Wednesday, November 10, 2010

Soup is Good Food

    The sky is gray and threatening rain. A chill wind is blowing and the air is cold and damp. It is soup season in Northern California. While I love, love, love all of the fruits and veggies available during the summer months, my favorite dishes and my favorite cooking techniques are those we turn to during the colder months. Hearty dishes, stick-to-the-ribs dishes, like braised meats served with polenta, stews filled with vegetables and potatoes, beans with sausage and sauerkraut, lasagna, chili, chicken and dumplings, and of course soup.  Vegetable soup with fresh dill and a dab of sour cream on top; navy bean soup with ham hocks, split pea, cream of potato, seafood chowder, beef barley with mushrooms, lentil, chicken with wild rice, turkey noodle, and clean-out-the-vegetable-bin soup; the list could go on and on. Many people figure there is no need to make homemade soup today because of the availability and wide variety of commercially prepared soups, but homemade soup is another animal all together. There is just no comparison.
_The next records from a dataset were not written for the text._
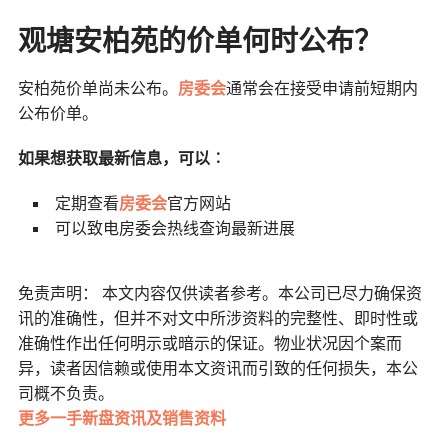
观塘安柏苑的价单何时公布？
安柏苑价单尚未公布。
房委会
通常会在接受申请前短期内
公布价单。
如果想获取最新信息，可以︰
定期查看
房委会
官方网站
可以致电房委会热线查询最新进展
免责声明： 本文内容仅供读者参考。本公司已尽力确保资
讯的准确性，但并不对文中所涉资料的完整性、即时性或
准确性作出任何明示或暗示的保证。物业状况因个案而
异，读者因信赖或使用本文资讯而引致的任何损失，本公
司概不负责。
更多一手新盘资讯及销售资料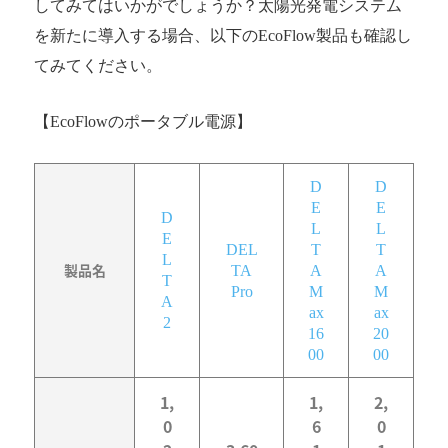
してみてはいかがでしょうか？太陽光発電システム
を新たに導入する場合、以下のEcoFlow製品も確認し
てみてください。
【EcoFlowのポータブル電源】
D
D
E
E
D
L
L
E
DEL
T
T
L
製品名
TA
A
A
T
Pro
M
M
A
ax
ax
2
16
20
00
00
1,
1,
2,
0
6
0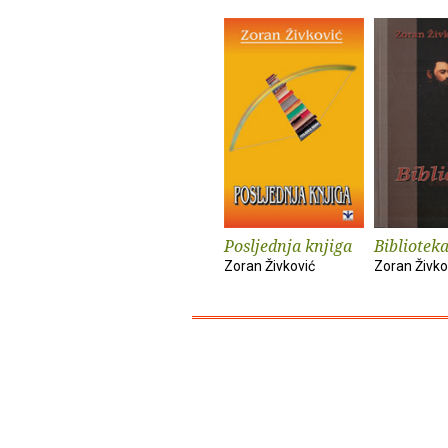
Posljednja knjiga
Bibliotek
Zoran Živković
Zoran Živko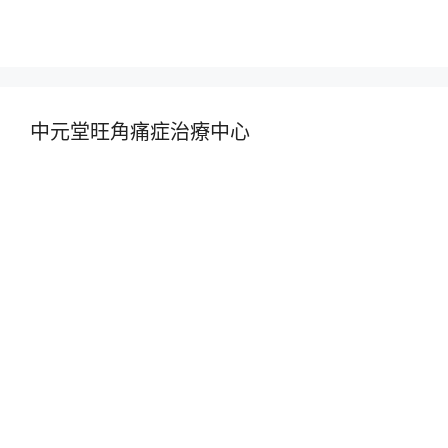
中元堂旺角痛症治療中心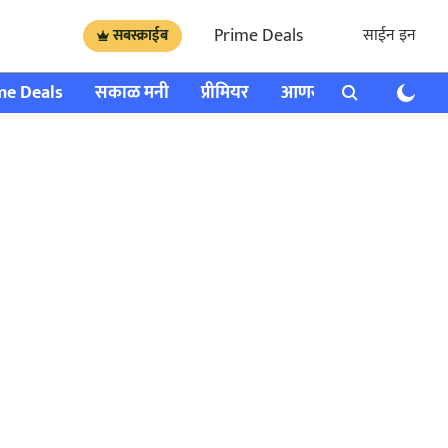
Prime Deals
साईन इन
सबस्क्राईब
me Deals
सकाळ मनी
प्रीमियर
आणखी
राशी भविष्य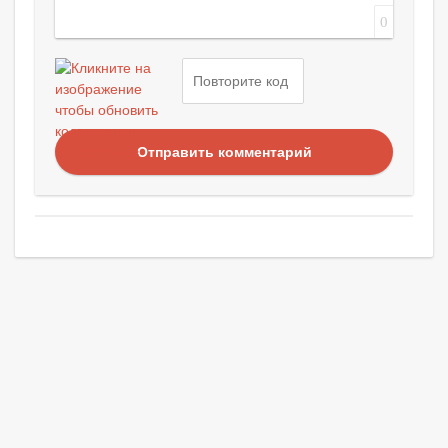
0
Отправить комментарий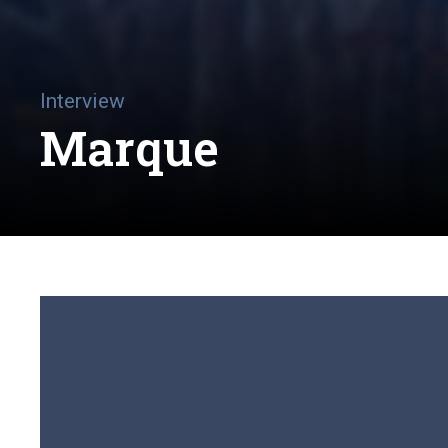
Interview
Marque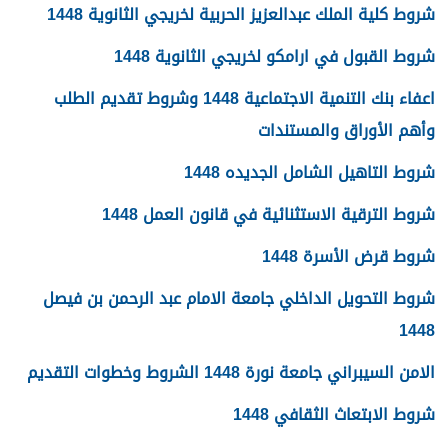
شروط كلية الملك عبدالعزيز الحربية لخريجي الثانوية 1448
شروط القبول في ارامكو لخريجي الثانوية 1448
اعفاء بنك التنمية الاجتماعية 1448 وشروط تقديم الطلب
وأهم الأوراق والمستندات
شروط التاهيل الشامل الجديده 1448
شروط الترقية الاستثنائية في قانون العمل 1448
شروط قرض الأسرة 1448
شروط التحويل الداخلي جامعة الامام عبد الرحمن بن فيصل
1448
الامن السيبراني جامعة نورة 1448 الشروط وخطوات التقديم
شروط الابتعاث الثقافي 1448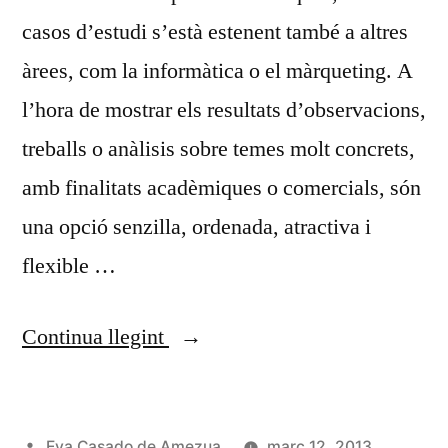
casos d’estudi s’està estenent també a altres
àrees, com la informàtica o el màrqueting. A
l’hora de mostrar els resultats d’observacions,
treballs o anàlisis sobre temes molt concrets,
amb finalitats acadèmiques o comercials, són
una opció senzilla, ordenada, atractiva i
flexible …
«Casos
Continua llegint
d’estudi»
Publicat
Eva Casado de Amezua
març 12, 2013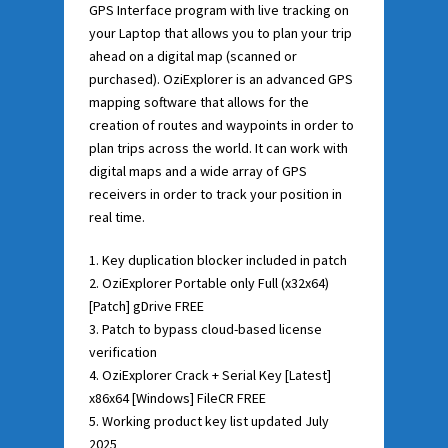
GPS Interface program with live tracking on
your Laptop that allows you to plan your trip
ahead on a digital map (scanned or
purchased). OziExplorer is an advanced GPS
mapping software that allows for the
creation of routes and waypoints in order to
plan trips across the world. It can work with
digital maps and a wide array of GPS
receivers in order to track your position in
real time.
Key duplication blocker included in patch
OziExplorer Portable only Full (x32x64)
[Patch] gDrive FREE
Patch to bypass cloud-based license
verification
OziExplorer Crack + Serial Key [Latest]
x86x64 [Windows] FileCR FREE
Working product key list updated July
2025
    No store bought soup will fill your home for hours with the appetizing scents homemade soup generates. When a family member walks through the door from the cold outdoors they are met with tantalizing, warming aromas that say "welcome home." Homemade soup warms you inside and out because it says someone cared enough to take the time to make something special. Most soups are also amazingly economical to make and incredibly healthy for you as well. Even the richer cream soups can be made less fattening by substituting fat free half and half or fat free evaporated milk when cream or whole milk is called for. Making soup does not have to be complicated either. You can make a large batch of several different types of stock in one weekend to freeze for later or simply use one of the commercial stocks now so readily available. While there is a bit of prep work involved in making homemade stock it mostly involves allowing the ingredients to simmer for several hours, then straining and perhaps de-greasing.
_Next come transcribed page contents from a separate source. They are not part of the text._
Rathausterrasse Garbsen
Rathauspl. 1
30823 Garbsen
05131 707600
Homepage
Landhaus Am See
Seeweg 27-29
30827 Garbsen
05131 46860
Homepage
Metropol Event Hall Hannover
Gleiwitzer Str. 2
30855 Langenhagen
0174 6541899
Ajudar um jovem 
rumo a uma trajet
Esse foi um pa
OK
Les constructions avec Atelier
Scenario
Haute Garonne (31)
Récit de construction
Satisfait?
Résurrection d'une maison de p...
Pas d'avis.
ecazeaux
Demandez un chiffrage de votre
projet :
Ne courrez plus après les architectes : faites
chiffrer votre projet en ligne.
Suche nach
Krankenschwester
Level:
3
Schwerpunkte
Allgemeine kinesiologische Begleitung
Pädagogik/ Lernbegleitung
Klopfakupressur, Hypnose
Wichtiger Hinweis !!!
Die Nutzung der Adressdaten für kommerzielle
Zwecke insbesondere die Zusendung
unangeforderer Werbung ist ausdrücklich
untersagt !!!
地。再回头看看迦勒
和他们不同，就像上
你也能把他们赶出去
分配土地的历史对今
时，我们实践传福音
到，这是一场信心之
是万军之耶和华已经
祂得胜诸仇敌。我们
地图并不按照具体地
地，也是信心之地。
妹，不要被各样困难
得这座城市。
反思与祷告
    One of my favorite things to do is make a hodgepodge soup. This is comprised of whatever suitable ingredients I have on hand. I usually have a low salt commercial chicken base available  to use in place of homemade stock and canned tomatoes, of course. Onions and garlic always, carrots and celery most of the time, potatoes maybe, perhaps some cabbage or spinach, maybe a can or two of some kind of beans. If I have frozen peas or green beans they might go in. Seasoning generally includes a bay leaf or two. If I feel like "Italian," flavors a bit of rosemary and oregano might go in. Otherwise I might follow my Grandpa Ritter's direction and add some dill, along with a generous dose of black pepper. If I have a couple of pieces of leftover chicken in the frig I may shred them and throw in or a  bit of ham or sausage. Just be careful of the quantity of ingredients because a pot of soup has a way of just getting bigger and bigger.
    I begin the actual cooking process by chopping onions and garlic then sweat them a bit in a small amount of olive oil (sometimes I add the celery and carrots to this mix as well, but not always), then liquid ingredients are added, the other vegetables that require long cooking, and let it all simmer on the back burner until everything seems to be done, adjust the seasoning if needed, then throw in pasta or rice or anything that doesn't really need to cook for very long to finish things off.
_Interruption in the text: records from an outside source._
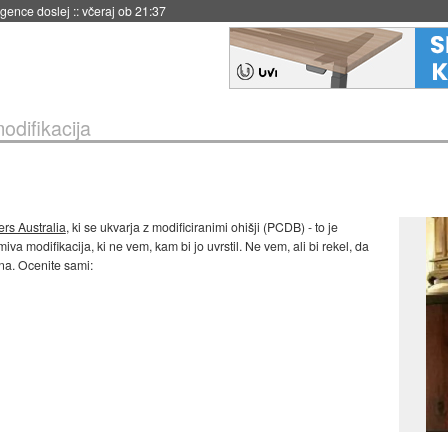
 umetne inteligence
::
včeraj ob 21:23
odifikacija
rs Australia
, ki se ukvarja z modificiranimi ohišji (PCDB) - to je
miva modifikacija, ki ne vem, kam bi jo uvrstil. Ne vem, ali bi rekel, da
ana. Ocenite sami: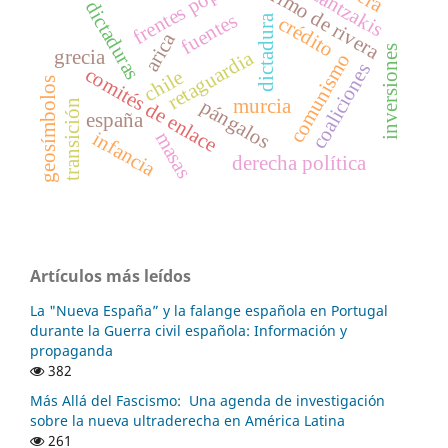
frentes populares
kazantzakis
primo de rivera
dictaduras
fuentes
crédito
dictadura
arica
inversiones
grecia
retaguardia
comunismo
coaliciones
comités de enlace
chile
geosímbolos
murcia
pángalos
transición
españa
infancia
masas
derecha política
Artículos más leídos
La "Nueva España” y la falange española en Portugal
durante la Guerra civil española: Información y
propaganda
382
Más Allá del Fascismo: Una agenda de investigación
sobre la nueva ultraderecha en América Latina
261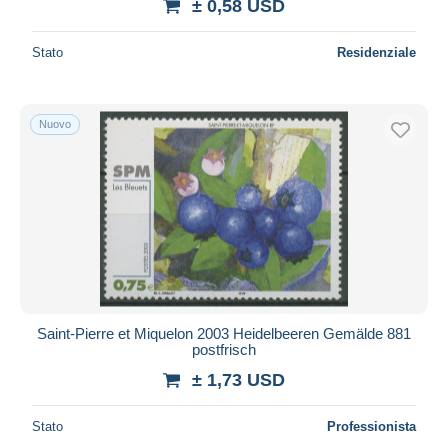
± 0,58 USD
Stato
Residenziale
Nuovo
Saint-Pierre et Miquelon 2003 Heidelbeeren Gemälde 881
postfrisch
± 1,73 USD
Stato
Professionista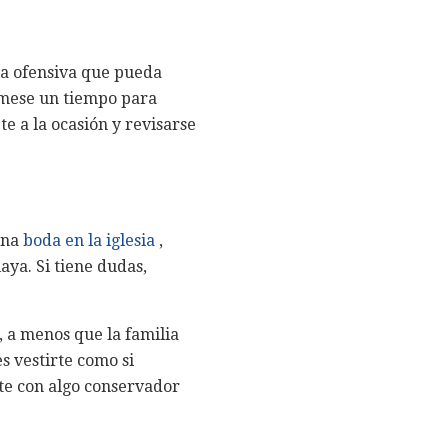
era ofensiva que pueda
tómese un tiempo para
te a la ocasión y revisarse
 una
boda en la iglesia
,
ya. Si tiene dudas,
, a menos que la familia
es vestirte como si
ete con algo conservador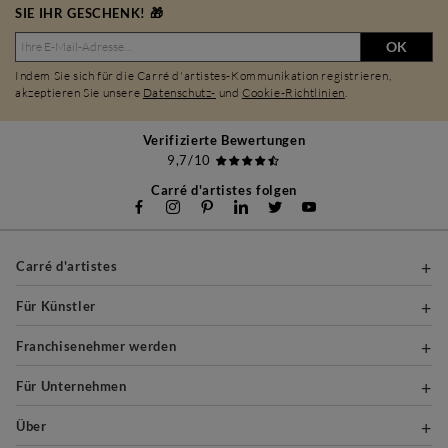
SIE IHR GESCHENK! 🎁
OK
Indem Sie sich für die Carré d'artistes-Kommunikation registrieren,
akzeptieren Sie unsere
Datenschutz-
und
Cookie-Richtlinien
.
Verifizierte Bewertungen
9,7/10
Carré d'artistes folgen
Carré d'artistes
Für Künstler
Franchisenehmer werden
Für Unternehmen
Über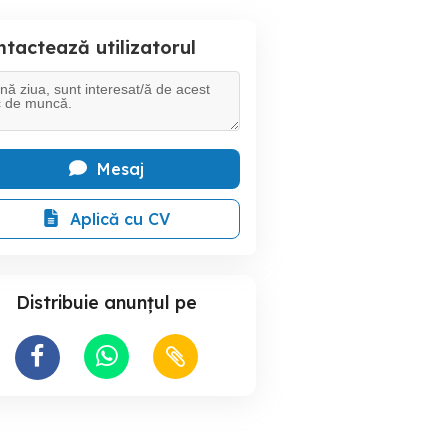
tactează utilizatorul
Mesaj
Aplică cu CV
Distribuie anunțul pe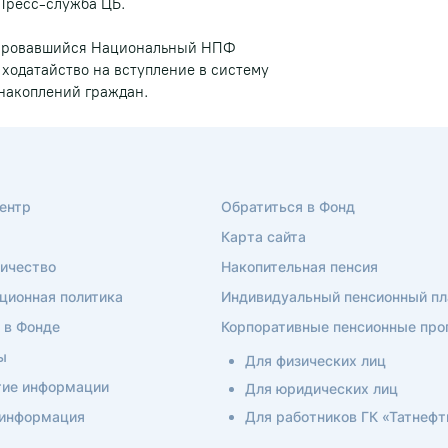
Пресс-служба ЦБ.
онировавшийся Национальный НПФ
 ходатайство на вступление в систему
накоплений граждан.
ентр
Обратиться в Фонд
Карта сайта
ичество
Накопительная пенсия
ционная политика
Индивидуальный пенсионный пл
 в Фонде
Корпоративные пенсионные пр
ы
Для физических лиц
ие информации
Для юридических лиц
 информация
Для работников ГК «Татнефт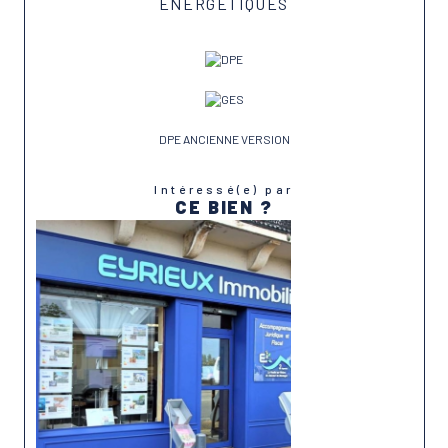
ENERGETIQUES
DPE ANCIENNE VERSION
Intéressé(e) par
CE BIEN ?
    I like to accompany this type of soup with thick slices of fresh sourdough bread or one of the artisan breads our local supermarkets now carry. We might also have some type of cheese.   a Additionally, this is the perfect type of simple meal that allows for a splurge at the end - any thing that suits your fancy that compliments the type of soup you are serving - old fashioned baked apples, gingerbread with a dollop of whipped cream,  chocolate pudding, pineapple upside down cake, cherry crisp.
    I am hungry now and hear my soup pot calling. I hope you will give soup making a try.